森が開けた場所に、やはりあの家は建っていました。
「あれ?誰か……門のとこに立っていやがる」
「護衛か?」
「いや……あの女だ!」
家の入り口に1つの人影がありました。あの美しい女でした。女は以前とは違い、それはそれは美しくて柔らかい笑顔を浮かべていました。
村の女たちを野に咲く花と例えるなら、彼女は大きな祠の中央に据えられた鏡の両脇を彩る、朝露たっぷりの気品ある百合の花でしょうか。
3人の男達はゴクリと唾を飲み込みました。改めて女をマジマジと見れば、高級そうな布で大部分を覆われてるにも関わらず、何故かハッキリと窺えるその豊満な身体つきがより魅力的に思えてしまいます。

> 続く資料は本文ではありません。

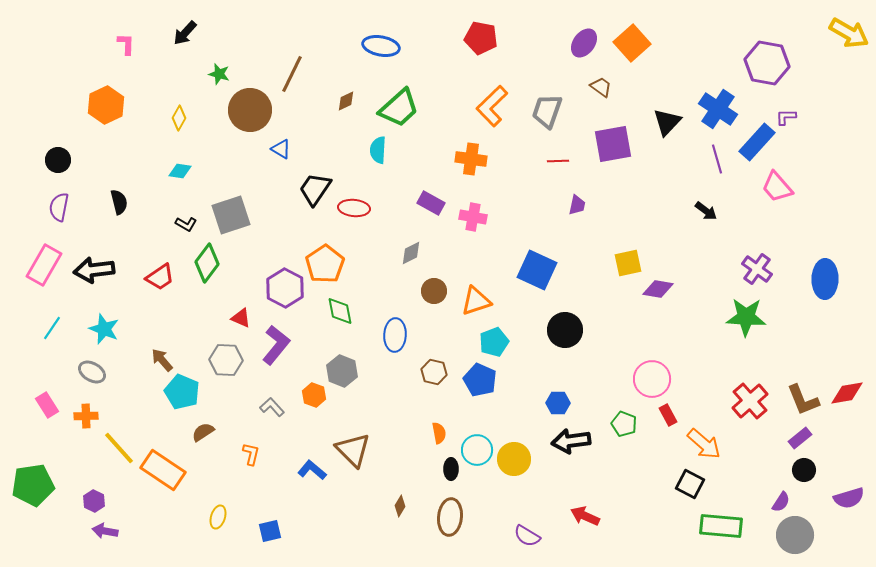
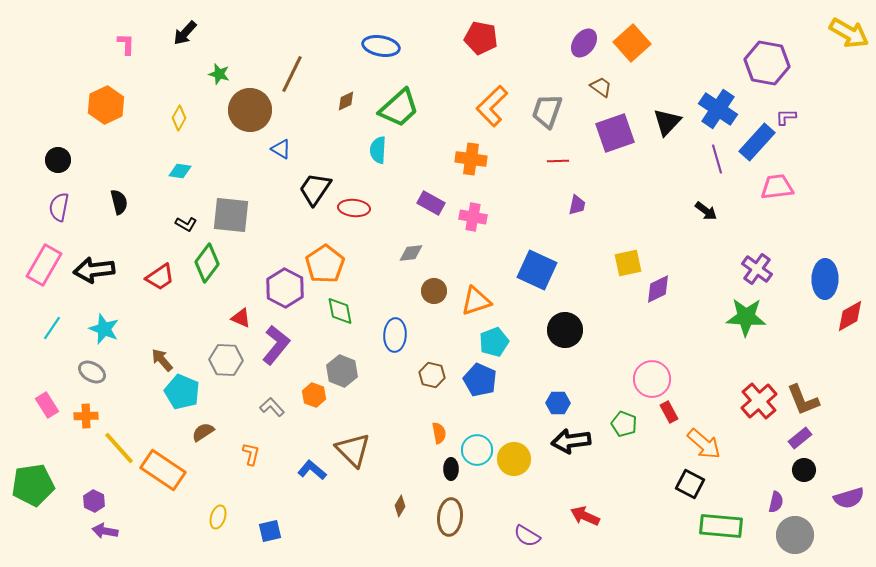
purple square at (613, 144): moved 2 px right, 11 px up; rotated 9 degrees counterclockwise
pink trapezoid at (777, 187): rotated 124 degrees clockwise
gray square at (231, 215): rotated 24 degrees clockwise
gray diamond at (411, 253): rotated 20 degrees clockwise
purple diamond at (658, 289): rotated 36 degrees counterclockwise
brown hexagon at (434, 372): moved 2 px left, 3 px down
red diamond at (847, 393): moved 3 px right, 77 px up; rotated 20 degrees counterclockwise
red cross at (750, 401): moved 9 px right
red rectangle at (668, 415): moved 1 px right, 3 px up
purple semicircle at (781, 502): moved 5 px left; rotated 20 degrees counterclockwise
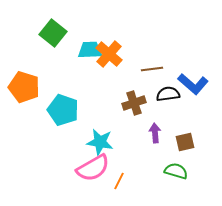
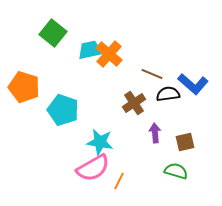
cyan trapezoid: rotated 10 degrees counterclockwise
brown line: moved 5 px down; rotated 30 degrees clockwise
brown cross: rotated 15 degrees counterclockwise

女は、ようやく逢えた恋人を見るかのような顔つきで言いました。
「もし、そこのあなた方……。もうすぐ夜になってしまいます。夜になれば森の中は暗く、危険もあるでしょう。一晩だけ、こちらにお泊まりになられてはいかがですか?」
3人は顔を見合わせて頷きました。
(やはりこの女はお人好しすぎる。お貴族様の娘に違いない)
男達はそれぞれそう思いました。
(願ってもねえこった。屋敷の中にまで呼んでくれるとは、これからのことは決まったようなもんよ)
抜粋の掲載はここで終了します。